Este não é o clássico filme grandiloquente que serve de caricatura de um festival taciturno. Mas antes uma solene epopeia familiar ligada à transformação de 50 anos de história da pátria que a acompanha: 14 mil hectares de arroz, trigo, milho, centeio a sul do Tejo. Massas de camponeses nos campos como em Século XXenormes fazendas até onde a vista alcança, e no centro o herdeiro da terra, o proprietário João Fernandes (um Albano Jeronimo monumental), rico proprietário de terras, calças enfiadas nas botas, cigarrilha acesa e ainda fumando entre os lábios (fuma com a careta de Clint Eastwood e é só por esta razão que gostamos muito dele), imediatamente adulto após um trágico prólogo que o vê como uma criança fugindo para uma ilhota fortificada em sua propriedade depois que seu pai o força a olhar para o corpo de seu irmão suicida pendurado de uma árvore. João é um cara alto, taciturno e de olhar determinado. Aparentemente correto e apreciado por seus funcionários, provavelmente com o hábito de não estar satisfeito sexualmente com sua esposa, sua filha e seu filho que realmente não parece ter a determinação de seu pai, ele é acompanhado por dois funcionários do governo.
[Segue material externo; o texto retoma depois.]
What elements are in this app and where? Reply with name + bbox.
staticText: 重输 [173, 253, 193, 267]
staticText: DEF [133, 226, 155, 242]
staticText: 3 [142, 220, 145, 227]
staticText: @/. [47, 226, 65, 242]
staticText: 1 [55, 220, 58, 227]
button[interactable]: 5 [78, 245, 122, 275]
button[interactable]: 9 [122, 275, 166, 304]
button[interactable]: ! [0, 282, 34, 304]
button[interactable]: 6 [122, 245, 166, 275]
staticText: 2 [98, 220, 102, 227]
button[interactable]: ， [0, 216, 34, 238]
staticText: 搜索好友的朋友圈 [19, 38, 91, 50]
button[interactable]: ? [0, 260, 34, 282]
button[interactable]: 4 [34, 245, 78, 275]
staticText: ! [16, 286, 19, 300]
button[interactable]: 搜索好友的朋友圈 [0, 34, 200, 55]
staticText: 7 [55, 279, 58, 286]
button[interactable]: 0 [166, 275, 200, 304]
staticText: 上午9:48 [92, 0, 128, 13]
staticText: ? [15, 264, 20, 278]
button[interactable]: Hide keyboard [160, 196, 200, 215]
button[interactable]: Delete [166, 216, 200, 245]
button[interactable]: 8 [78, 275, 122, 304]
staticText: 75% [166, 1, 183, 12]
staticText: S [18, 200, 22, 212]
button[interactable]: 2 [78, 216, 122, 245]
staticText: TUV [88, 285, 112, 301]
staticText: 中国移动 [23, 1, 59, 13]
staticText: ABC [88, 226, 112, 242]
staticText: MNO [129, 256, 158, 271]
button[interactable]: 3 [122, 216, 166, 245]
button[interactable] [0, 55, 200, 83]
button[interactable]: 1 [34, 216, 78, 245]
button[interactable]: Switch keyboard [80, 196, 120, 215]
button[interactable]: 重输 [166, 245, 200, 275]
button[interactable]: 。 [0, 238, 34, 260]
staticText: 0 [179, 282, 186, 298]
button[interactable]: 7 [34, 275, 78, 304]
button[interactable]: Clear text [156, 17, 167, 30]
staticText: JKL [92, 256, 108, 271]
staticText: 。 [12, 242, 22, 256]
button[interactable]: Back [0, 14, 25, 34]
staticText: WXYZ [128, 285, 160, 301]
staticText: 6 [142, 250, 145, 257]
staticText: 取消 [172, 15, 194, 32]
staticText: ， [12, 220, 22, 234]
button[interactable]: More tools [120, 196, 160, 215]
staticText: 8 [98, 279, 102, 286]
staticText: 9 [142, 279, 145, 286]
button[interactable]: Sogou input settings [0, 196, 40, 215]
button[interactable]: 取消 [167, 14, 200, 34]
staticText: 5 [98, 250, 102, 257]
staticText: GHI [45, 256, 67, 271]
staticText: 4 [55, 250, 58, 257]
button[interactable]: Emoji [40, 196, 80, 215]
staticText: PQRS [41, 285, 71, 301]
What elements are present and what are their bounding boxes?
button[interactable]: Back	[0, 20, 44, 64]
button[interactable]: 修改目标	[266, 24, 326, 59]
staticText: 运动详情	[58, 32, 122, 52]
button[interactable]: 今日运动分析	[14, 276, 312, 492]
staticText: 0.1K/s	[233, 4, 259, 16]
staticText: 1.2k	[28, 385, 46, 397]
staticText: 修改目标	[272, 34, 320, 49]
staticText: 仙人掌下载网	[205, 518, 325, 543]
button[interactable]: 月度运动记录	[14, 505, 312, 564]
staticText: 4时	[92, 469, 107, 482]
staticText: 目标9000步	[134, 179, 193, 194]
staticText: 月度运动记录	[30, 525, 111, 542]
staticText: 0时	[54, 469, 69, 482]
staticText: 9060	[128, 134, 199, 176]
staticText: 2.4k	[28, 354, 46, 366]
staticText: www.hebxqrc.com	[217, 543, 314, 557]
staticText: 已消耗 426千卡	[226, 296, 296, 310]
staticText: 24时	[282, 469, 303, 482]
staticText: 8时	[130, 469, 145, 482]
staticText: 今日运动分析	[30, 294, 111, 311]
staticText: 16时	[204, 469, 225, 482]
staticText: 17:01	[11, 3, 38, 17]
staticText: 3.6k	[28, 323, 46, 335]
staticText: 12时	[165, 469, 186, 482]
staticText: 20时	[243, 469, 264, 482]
Desde A dieta de Salazar em 1973. Isto envolve declarar publicamente o apoio ao governo, particularmente à política colonial de Portugal em África.

O homem recusa elegantemente o pedido urgente, confiando no seu sogro, um general do exército, embora o exército o faça pagar ao prender um valioso faz-tudo agrícola descoberto debaixo do colchão, cheio de materiais de propaganda comunista. Estamos, entre outras coisas, perto de Revolução dos Cravos (1974) e Fernandes encontra-se assim no auge da sua história familiar, no preciso momento em que as ideologias social-comunistas tentam penetrar até mesmo entre os trabalhadores dos seus campos. Mais um salto e chegamos a 1991. Fernandes já tem sessenta anos, os bancos devoraram terreno após terreno para saldar as suas dívidas, mas sobretudo o equilíbrio familiar (há um filho com a mulher do pai, braço direito que nunca conheceu o seu verdadeira paternidade) parece ruir e ruir completamente sob a total inépcia do filho Joaquim.
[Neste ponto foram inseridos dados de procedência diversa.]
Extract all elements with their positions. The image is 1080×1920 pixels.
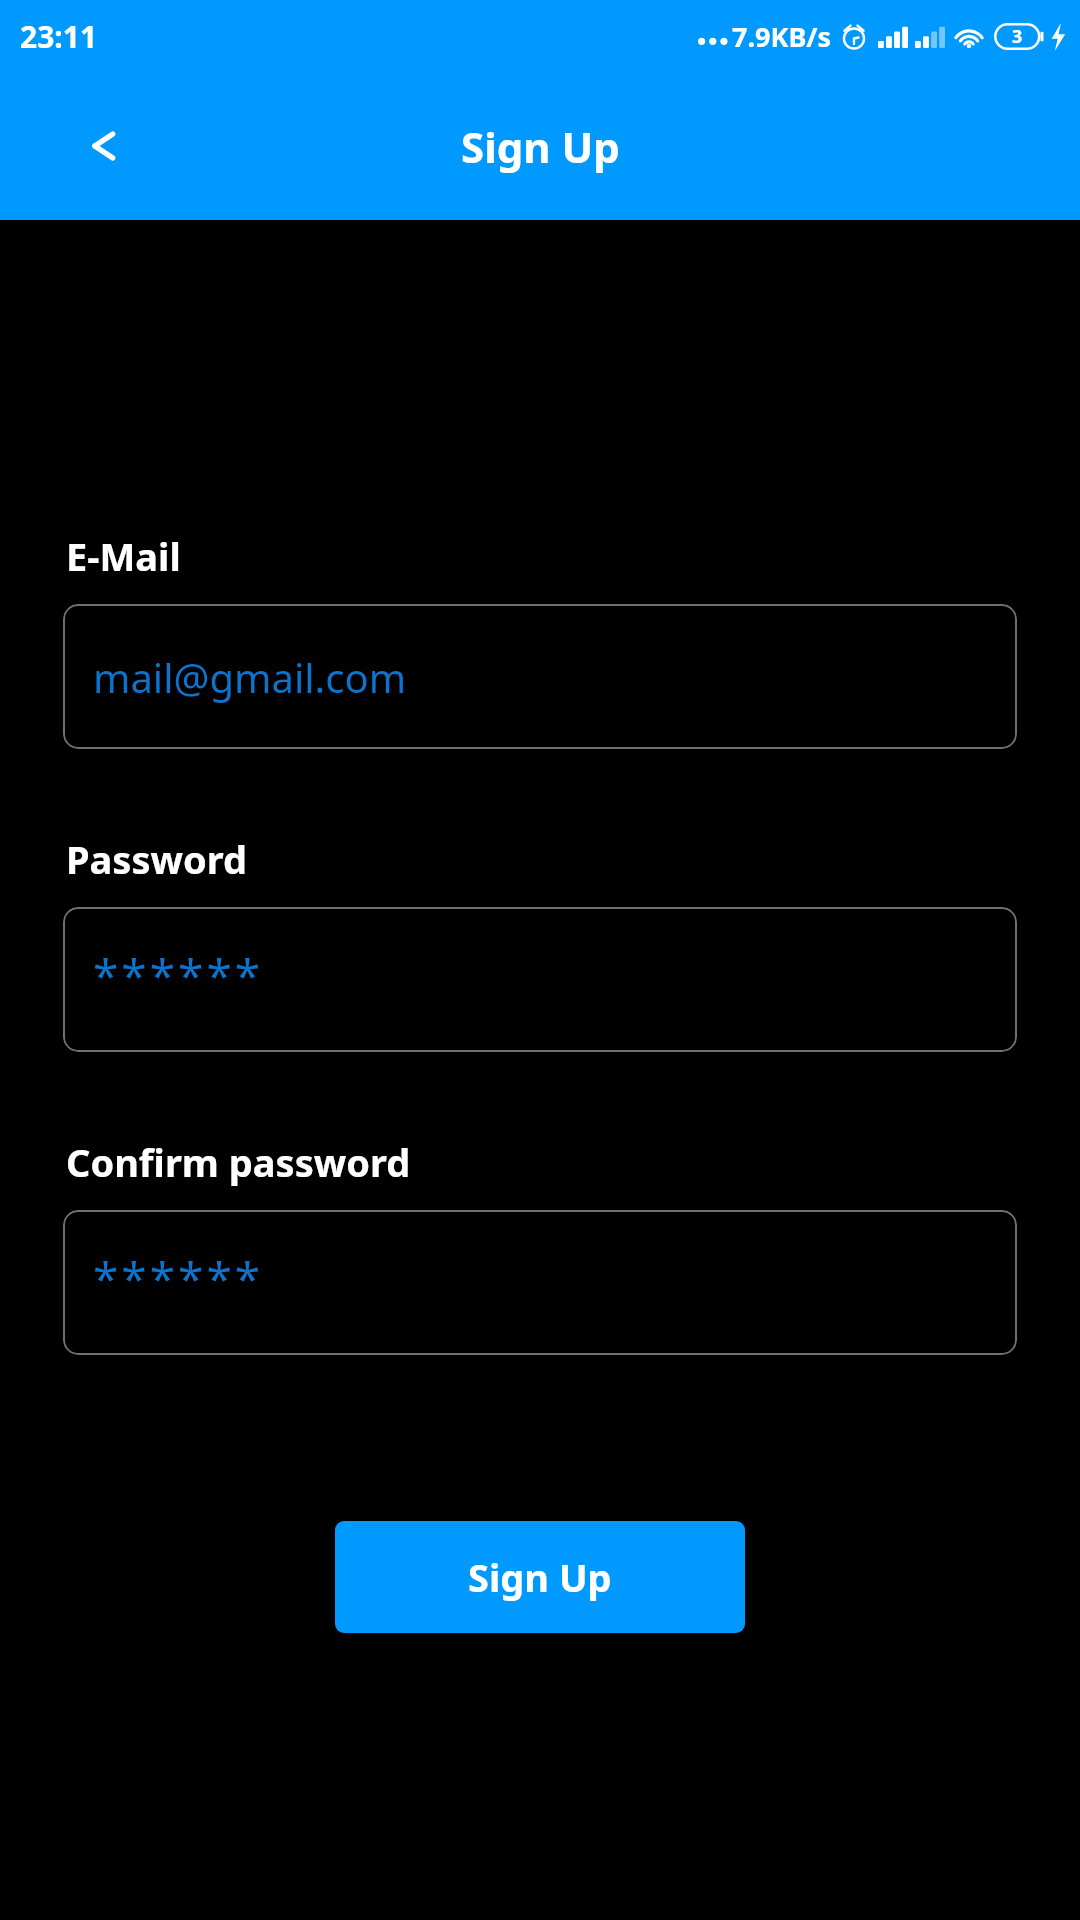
staticText: Sign Up: [461, 118, 620, 175]
button[interactable]: ******: [63, 1210, 1017, 1355]
staticText: 23:11: [20, 16, 98, 57]
staticText: Sign Up: [468, 1551, 612, 1603]
staticText: mail@gmail.com: [93, 650, 407, 704]
staticText: ******: [93, 944, 264, 1007]
staticText: Password: [66, 833, 248, 885]
button[interactable]: Sign Up: [335, 1521, 745, 1633]
staticText: E-Mail: [66, 530, 181, 582]
staticText: ******: [93, 1247, 264, 1310]
staticText: 7.9KB/s: [732, 18, 832, 55]
staticText: 3: [1012, 24, 1023, 49]
button[interactable]: ******: [63, 907, 1017, 1052]
button[interactable]: mail@gmail.com: [63, 604, 1017, 749]
staticText: Confirm password: [66, 1136, 411, 1188]
button[interactable]: Back: [78, 120, 130, 172]
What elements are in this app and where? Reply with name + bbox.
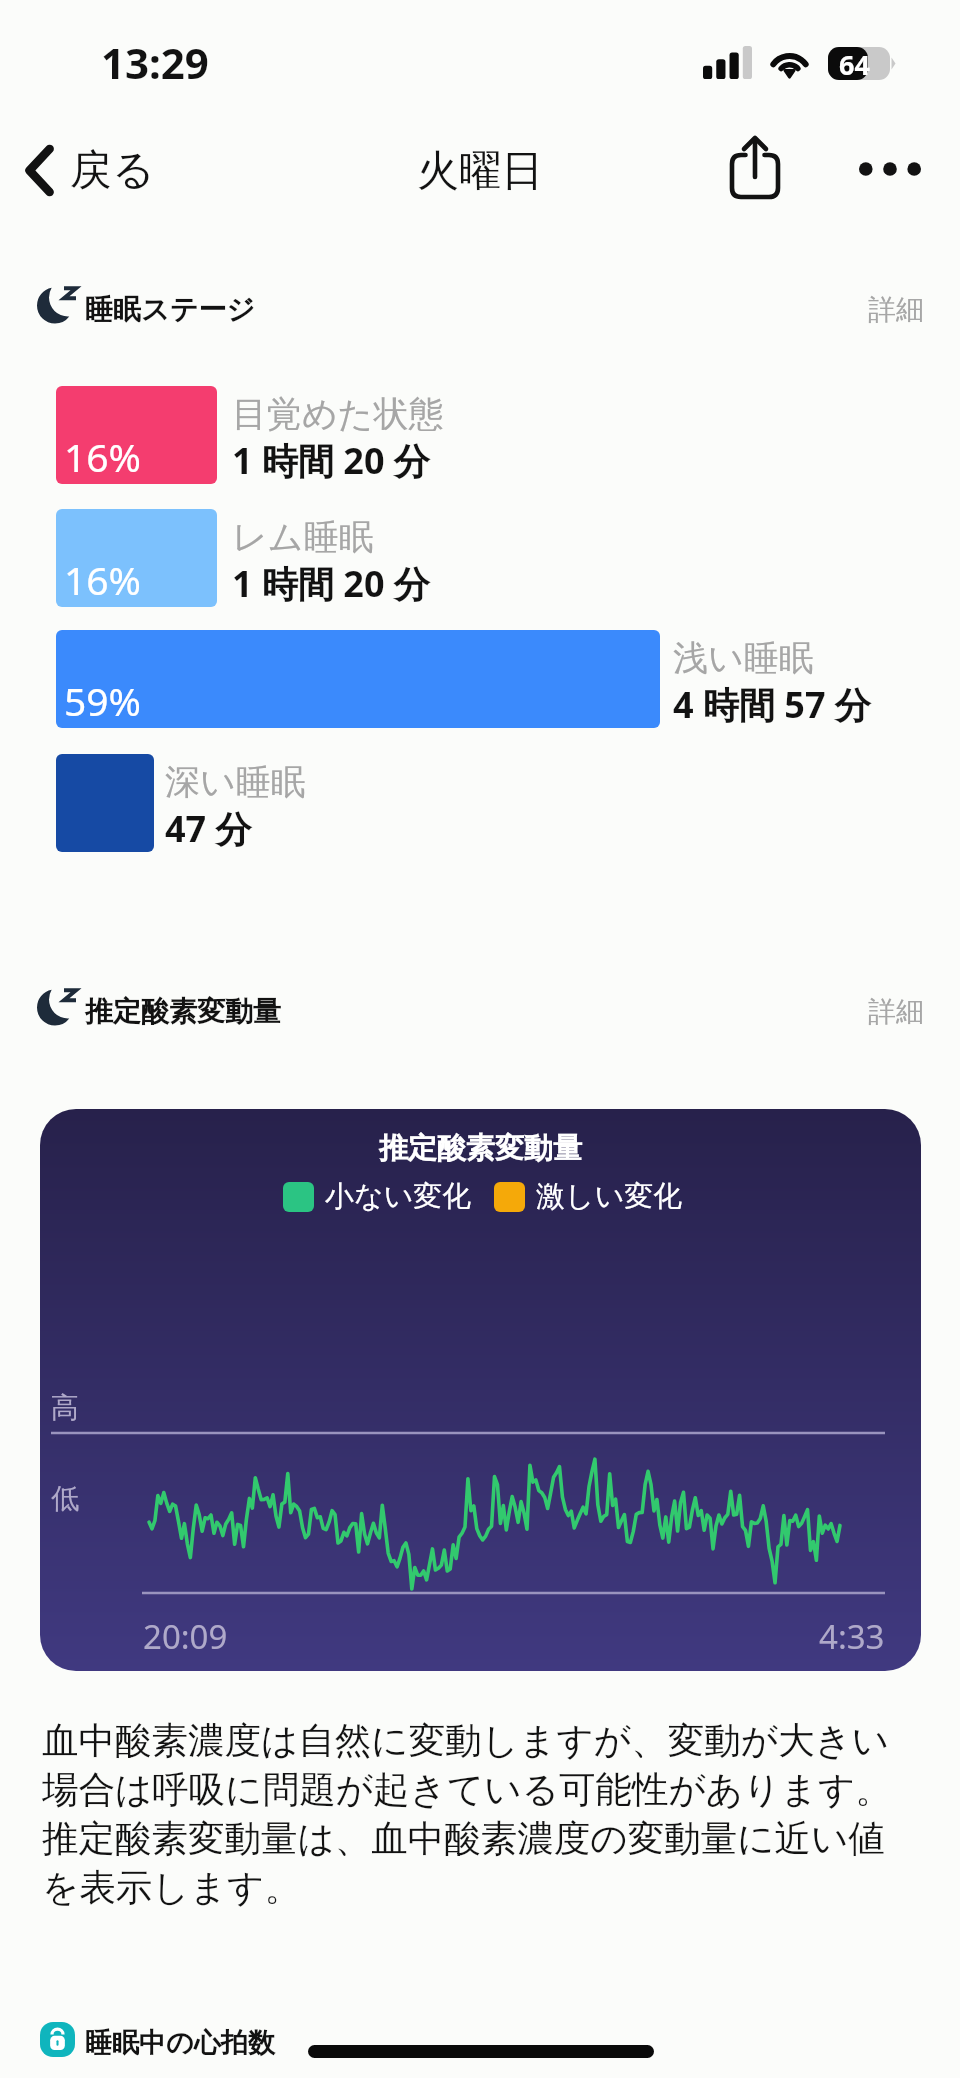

Um cinema em grande escala a do realizador Tiago Guedes (no seu terceiro filme e após várias séries televisivas) capaz de adoptar uma dialética forte e eficaz entre planos gerais e grandes planos, bem como a construção do espaço através de movimentos prolongados de câmara. Um cinema muitas vezes feito de silêncios e olhares explicativos, de uma presença preponderante e marcada de atores, de reconstrução histórica mínima e minimamente invasiva.
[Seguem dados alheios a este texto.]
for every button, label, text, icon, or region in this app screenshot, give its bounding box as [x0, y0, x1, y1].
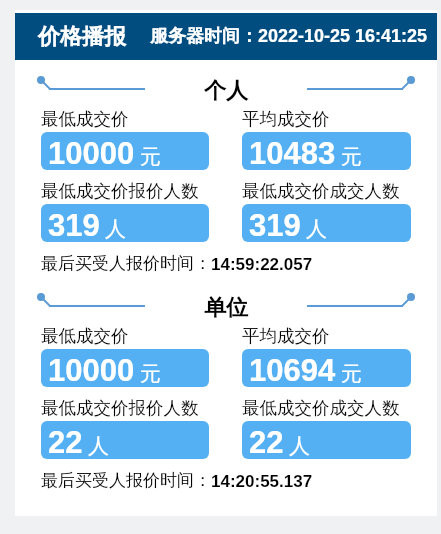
staticText: 个人	[204, 77, 248, 105]
button[interactable]: 319	[242, 204, 411, 242]
staticText: 元	[140, 361, 161, 387]
staticText: 319	[48, 208, 100, 242]
staticText: 平均成交价	[242, 325, 330, 347]
button[interactable]: 22	[41, 421, 209, 459]
staticText: 元	[341, 361, 362, 387]
staticText: 最低成交价	[41, 108, 129, 130]
staticText: 319	[249, 208, 301, 242]
button[interactable]: 10694	[242, 349, 411, 387]
staticText: 14:20:55.137	[211, 472, 313, 491]
button[interactable]: 价格播报	[15, 13, 437, 60]
staticText: 最低成交价报价人数	[41, 397, 199, 419]
button[interactable]: 319	[41, 204, 209, 242]
staticText: 最低成交价报价人数	[41, 180, 199, 202]
button[interactable]: 10000	[41, 132, 209, 170]
staticText: 人	[88, 433, 109, 459]
staticText: 22	[249, 425, 284, 459]
staticText: 10483	[249, 136, 336, 170]
staticText: 价格播报	[38, 23, 126, 51]
staticText: 22	[48, 425, 83, 459]
staticText: 人	[289, 433, 310, 459]
staticText: 单位	[204, 294, 248, 322]
button[interactable]: 10483	[242, 132, 411, 170]
staticText: 人	[105, 216, 126, 242]
staticText: 14:59:22.057	[211, 255, 313, 274]
staticText: 元	[341, 144, 362, 170]
staticText: 最低成交价	[41, 325, 129, 347]
button[interactable]: 10000	[41, 349, 209, 387]
staticText: 最低成交价成交人数	[242, 397, 400, 419]
staticText: 最低成交价成交人数	[242, 180, 400, 202]
staticText: 10000	[48, 353, 135, 387]
staticText: 人	[306, 216, 327, 242]
staticText: 平均成交价	[242, 108, 330, 130]
staticText: 最后买受人报价时间：	[41, 253, 211, 274]
staticText: 10694	[249, 353, 336, 387]
staticText: 10000	[48, 136, 135, 170]
staticText: 服务器时间：2022-10-25 16:41:25	[150, 25, 428, 48]
button[interactable]: 22	[242, 421, 411, 459]
staticText: 最后买受人报价时间：	[41, 470, 211, 491]
staticText: 元	[140, 144, 161, 170]
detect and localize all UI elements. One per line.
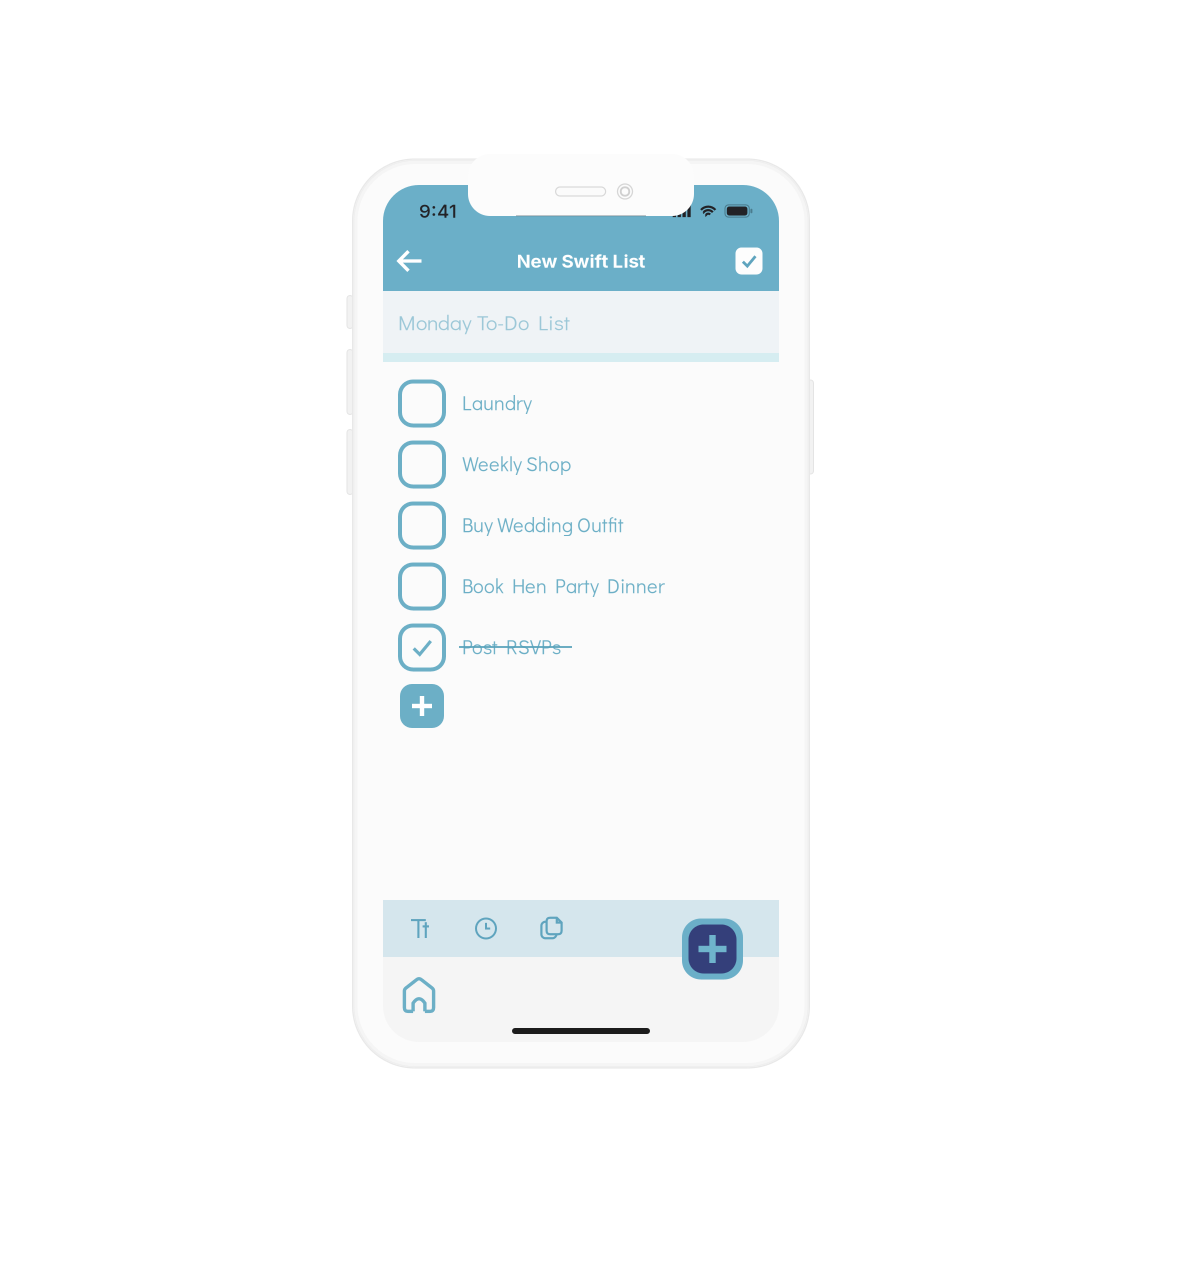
staticText: Monday To-Do List (398, 308, 570, 336)
button[interactable]: Reminder (453, 900, 519, 957)
button[interactable]: Back (383, 238, 441, 284)
button[interactable]: Add item (400, 678, 766, 734)
staticText: New Swift List (516, 250, 646, 272)
button[interactable]: Laundry (400, 373, 766, 434)
button[interactable]: Book Hen Party Dinner (400, 556, 766, 617)
button[interactable]: Home (394, 972, 444, 1018)
button[interactable]: Weekly Shop (400, 434, 766, 495)
staticText: Post RSVPs (462, 633, 561, 660)
button[interactable]: Duplicate (519, 900, 585, 957)
staticText: Weekly Shop (462, 450, 571, 477)
staticText: Buy Wedding Outfit (462, 511, 624, 538)
staticText: Book Hen Party Dinner (462, 572, 665, 599)
button[interactable]: New item (682, 918, 743, 980)
button[interactable]: Buy Wedding Outfit (400, 495, 766, 556)
staticText: Laundry (462, 389, 532, 416)
staticText: 9:41 (419, 200, 457, 222)
button[interactable]: Save list (727, 238, 779, 284)
button[interactable]: Post RSVPs (400, 617, 766, 678)
button[interactable]: Text style (387, 900, 453, 957)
Um resultado convincente e envolvente, que lembra remotamente O gigante ou um western como Anthony Mann misturado com os tropos melódicos mais clássicos de traições, relações entre pais e filhos, laços de sangue. Em Na Herdade as páginas trágicas e políticas de um país são folheadas silenciosamente, enquanto a roupa suja da casa é lavada disruptivamente nas paredes privadas. Resumindo, um excelente título de competição, que alguns produtores de grandes marcas poderiam usurpar para fazer uma série de TV. Mesmo que o filme de Guedes seja extraordinário de assistir pela sua duração exponencial 164 minutos, de uma só vez, imerso na imensidão de uma natureza silenciosa e maravilhada, suspenso na flutuação do tempo, agarrado a um “mestre” progressista atípico do século que se passou. Entre as peças musicais ainda pouco conhecidas, está a mão do grande Parte Arvo. Produz, mas sobretudo cria a história e a filmagem, um pilar do cinema de arte português e europeu: Paulo Branco que fugiu do regime de Salazar nos anos sessenta e depois produziu, entre outros, os filmes de Assayas, Tanner, Schroeder, Wenders e até mesmo Cosmópolis de Cronenberg.